Aunt Felicity goes into detail, particularly about their mutual love for chemistry. But then she, who is presented as aggressively conventional, talks to Flavia about her passion for ferreting out information, particularly about murders. Because, really, what good would it be to be an under-supervised 11-year-old poisons expert if you couldn’t run around the village solving murders.

“You must listen to your inspiration. You must let your inner vision be your Pole Star…. You must never be deflected by unpleasantness…. Although it may not be apparent to others, your duty will become as clear to you as if it were a white line painted down the middle of the road. You much follow it, Flavia…. Even when it leads to murder.”

And then this, which is amazing advice to anyone: “If you remember nothing else, remember this: Inspiration from outside one’s self is like the heat in an oven. It makes passable Bath buns. But inspiration from within is like a volcano: It changes the face of the world.”

Stuff like that gets me every time. It does in love songs, too. The chorus of Alanis Morisette’s “Everything” sums up why:

“You see everything, you see every part
You see all my light and you love my dark
You dig everything of which I’m ashamed
There’s not anything to which you can’t relate
And you’re still here”

So it isn’t just the moment of being seen, it’s being seen and also loved, appreciated, embraced.

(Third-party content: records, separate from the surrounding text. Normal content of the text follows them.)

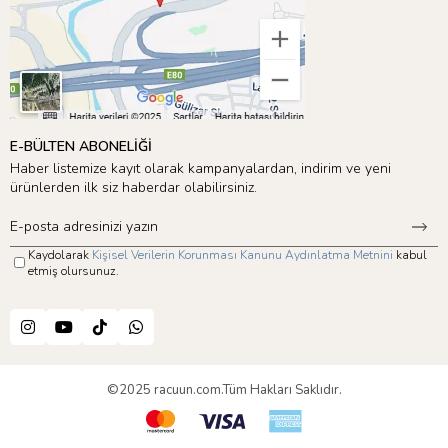
E-BÜLTEN ABONELİĞİ
Haber listemize kayıt olarak kampanyalardan, indirim ve yeni
ürünlerden ilk siz haberdar olabilirsiniz.
Kaydolarak
Kişisel Verilerin Korunması Kanunu Aydınlatma Metnini
kabul
etmiş olursunuz.
©2025 racuun.com.Tüm Hakları Saklıdır.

That changes a person, gives them courage to be who they always wanted to be, but were afraid of what others would think. So even though the moments are just that, momentary — Aunt Felicity goes back to being a bossy blowhard. Spouses drift around each other. Friends take each other for granted. We repeat lines in the liturgy unthinkingly — what we believe about ourselves has been changed. And hopefully our actions will follow.

That moment of being seen can be pretty momentous. And now I’m getting as sappy as if I’d just read one of those scenes.